The Global Fulbright Legacy

Our future is not in the stars but in our minds and hearts. Creative leadership and liberal education, which in fact go together, are the first requirements for a hopeful future for humankind. Fostering these—leadership, learning, and empathy between cultures—was and remains the purpose of the international scholarship program.
-Senator J. William Fulbright

When Senator J. William Fulbright sponsored legislation establishing the Fulbright Program, signed into law by President Truman on August 1, 1946, he saw a world devastated by war and awed by its newly acquired atomic power. Drawing from his own transformative experience as a Rhodes Scholar, the young Senator reasoned that people and nations had to learn to think globally if the world was to avoid annihilation. He believed that if large numbers of people lived and studied in other countries, "they might develop a capacity for empathy, a distaste for killing other men, and an inclination for peace."

What makes this program unique is its establishment of a global network of binational exchanges between the United States and partner nations. Today, there are 49 Binational Commissions, including Jordan, administering the Fulbright Program worldwide, along with over 100 Embassy-administered Fulbright Programs in non-Commission countries.

True binationalism was a primary objective of Senator Fulbright from the beginning. "I had not wanted this to be an American program," he wrote. "In each country, binational commissions were to develop the kind of program that made sense to them—what kinds of students or teachers and professors should be selected, what kind of research work."

The Fulbright Program is administered by the U.S. Department of State, with policy guidance from the Fulbright Foreign Scholarship Board. This Board, composed of 12 presidentially appointed members drawn from academic, cultural, and public life, establishes guidelines for the educational exchange program.

From its inception, the Fulbright Program has maintained its academic integrity, respecting the freedom and independence that should characterize scholarly and intellectual discourse across national boundaries. The program has produced several generations of leaders with broadened vision in the sciences, arts, education, literature, business, media, and government.

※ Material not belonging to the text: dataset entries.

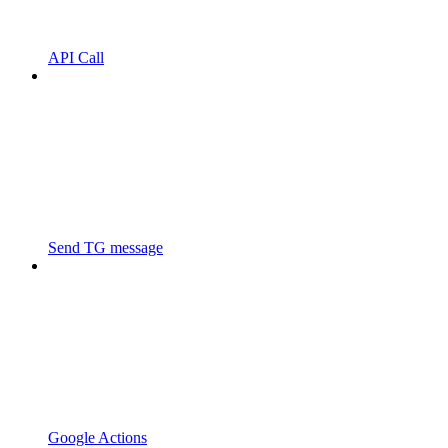
API Call
Send TG message
Google Actions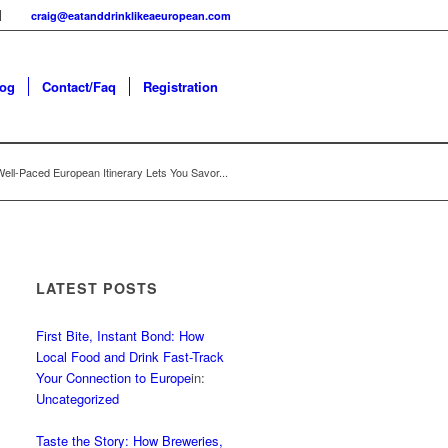
craig@eatanddrinklikeaeuropean.com
log
Contact/Faq
Registration
ell-Paced European Itinerary Lets You Savor...
LATEST POSTS
First Bite, Instant Bond: How
Local Food and Drink Fast-Track
Your Connection to Europe
in:
Uncategorized
Taste the Story: How Breweries,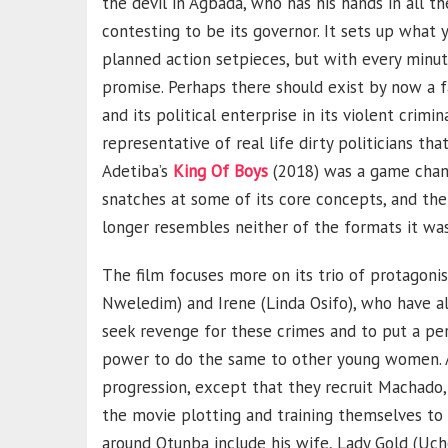
the devil in Agbada, who has his hands in all t
contesting to be its governor. It sets up what y
planned action setpieces, but with every minute 
promise. Perhaps there should exist by now a f
and its political enterprise in its violent crimi
representative of real life dirty politicians th
Adetiba’s
King Of Boys
(2018) was a game change
snatches at some of its core concepts, and then
longer resembles neither of the formats it w
The film focuses more on its trio of protagonis
Nweledim) and Irene (Linda Osifo), who have a
seek revenge for these crimes and to put a perm
power to do the same to other young women. Af
progression, except that they recruit Machado,
the movie plotting and training themselves to 
around Otunba include his wife, Lady Gold (Uc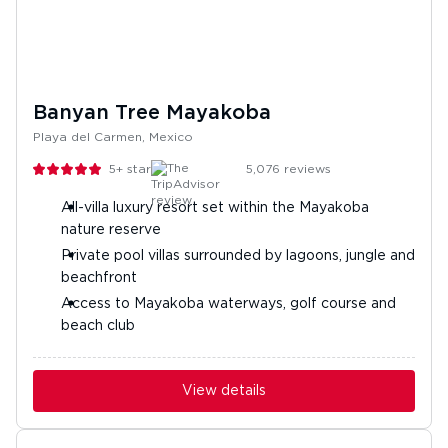
Banyan Tree Mayakoba
Playa del Carmen, Mexico
5+
stars
5,076
reviews
All-villa luxury resort set within the Mayakoba
nature reserve
Private pool villas surrounded by lagoons, jungle and
beachfront
Access to Mayakoba waterways, golf course and
beach club
View details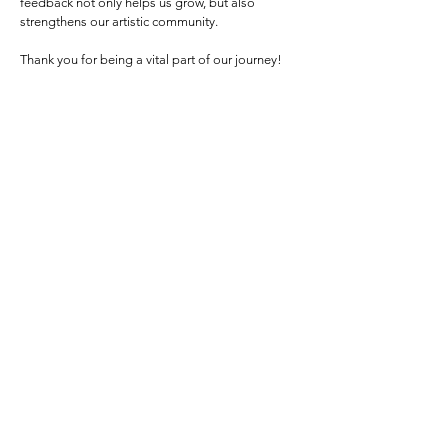
feedback not only helps us grow, but also
strengthens our artistic community.
Thank you for being a vital part of our journey!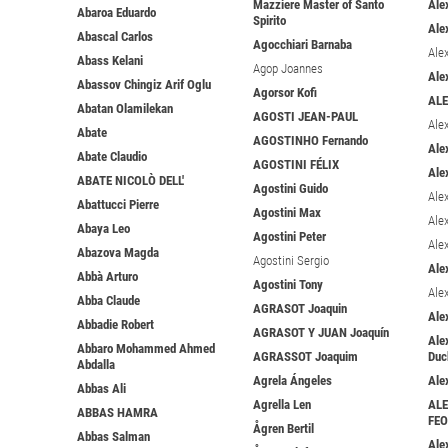
Mazziere Master of Santo
Ale
Abaroa Eduardo
Spirito
Ale
Abascal Carlos
Agocchiari Barnaba
Ale
Abass Kelani
Agop Joannes
Ale
Abassov Chingiz Arif Oglu
Agorsor Kofi
AL
Abatan Olamilekan
AGOSTI JEAN-PAUL
Ale
Abate
AGOSTINHO Fernando
Ale
Abate Claudio
AGOSTINI FÉLIX
Ale
ABATE NICOLÒ DELL'
Agostini Guido
Ale
Abattucci Pierre
Agostini Max
Ale
Abaya Leo
Agostini Peter
Ale
Abazova Magda
Agostini Sergio
Ale
Abbà Arturo
Agostini Tony
Ale
Abba Claude
AGRASOT Joaquin
Ale
Abbadie Robert
AGRASOT Y JUAN Joaquín
Ale
Abbaro Mohammed Ahmed
AGRASSOT Joaquim
Duc
Abdalla
Agrela Ángeles
Ale
Abbas Ali
Agrella Len
AL
ABBAS HAMRA
FE
Ågren Bertil
Abbas Salman
Ale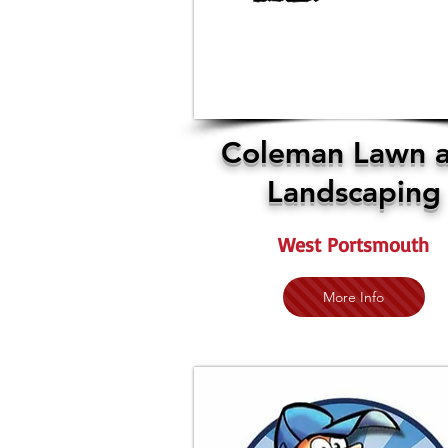
Coleman Lawn 
Landscaping
West Portsmouth
More Info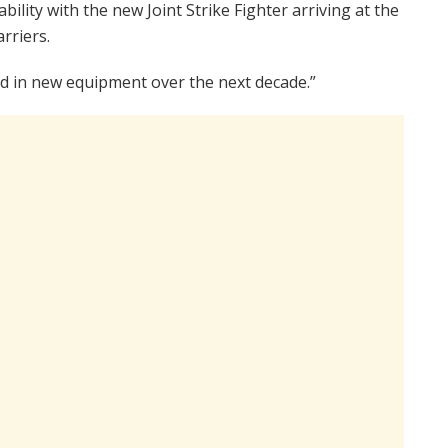
ility with the new Joint Strike Fighter arriving at the
rriers.
sted in new equipment over the next decade.”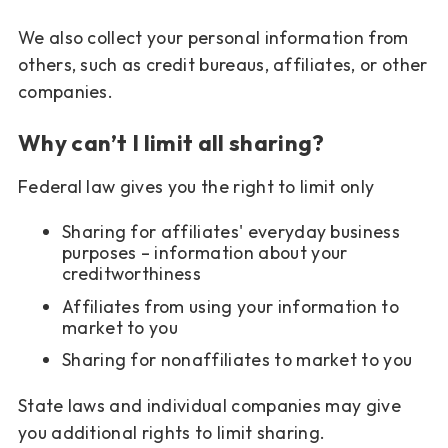
We also collect your personal information from
others, such as credit bureaus, affiliates, or other
companies.
Why can’t I limit all sharing?
Federal law gives you the right to limit only
Sharing for affiliates' everyday business
purposes – information about your
creditworthiness
Affiliates from using your information to
market to you
Sharing for nonaffiliates to market to you
State laws and individual companies may give
you additional rights to limit sharing.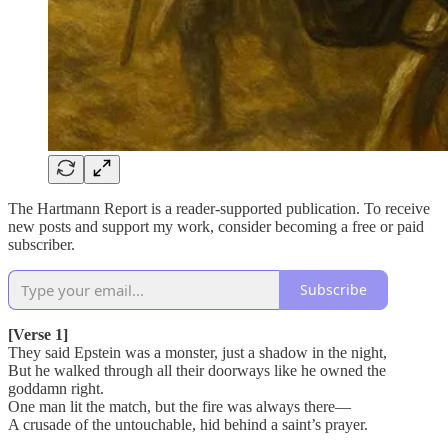
The Hartmann Report is a reader-supported publication. To receive
new posts and support my work, consider becoming a free or paid
subscriber.
Subscribe
[Verse 1]
They said Epstein was a monster, just a shadow in the night,
But he walked through all their doorways like he owned the
goddamn right.
One man lit the match, but the fire was always there—
A crusade of the untouchable, hid behind a saint’s prayer.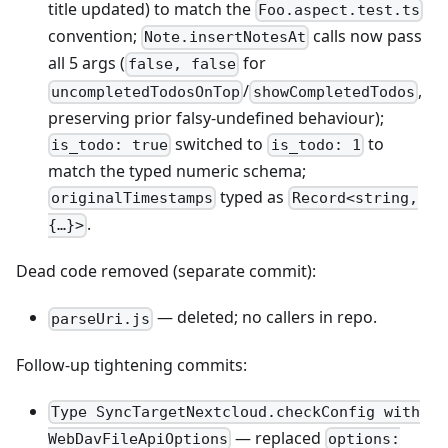
title updated) to match the
Foo.aspect.test.ts
convention;
calls now pass
Note.insertNotesAt
all 5 args (
for
false, false
/
,
uncompletedTodosOnTop
showCompletedTodos
preserving prior falsy-undefined behaviour);
switched to
to
is_todo: true
is_todo: 1
match the typed numeric schema;
typed as
originalTimestamps
Record<string,
.
{…}>
Dead code removed (separate commit):
— deleted; no callers in repo.
parseUri.js
Follow-up tightening commits:
Type SyncTargetNextcloud.checkConfig with
— replaced
WebDavFileApiOptions
options:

In human terms, it has touched the lives of hundreds of thousands of Fulbrighters and, through them and the colleagues they've influenced, fostered greater understanding between the United States and nations worldwide.

This remarkable system has enabled more than 400,000 participants from the United States and over 160 countries to engage in educational exchanges. These participants include foreign nationals who have taught, studied, or conducted research in the United States, as well as Americans who have pursued similar opportunities overseas.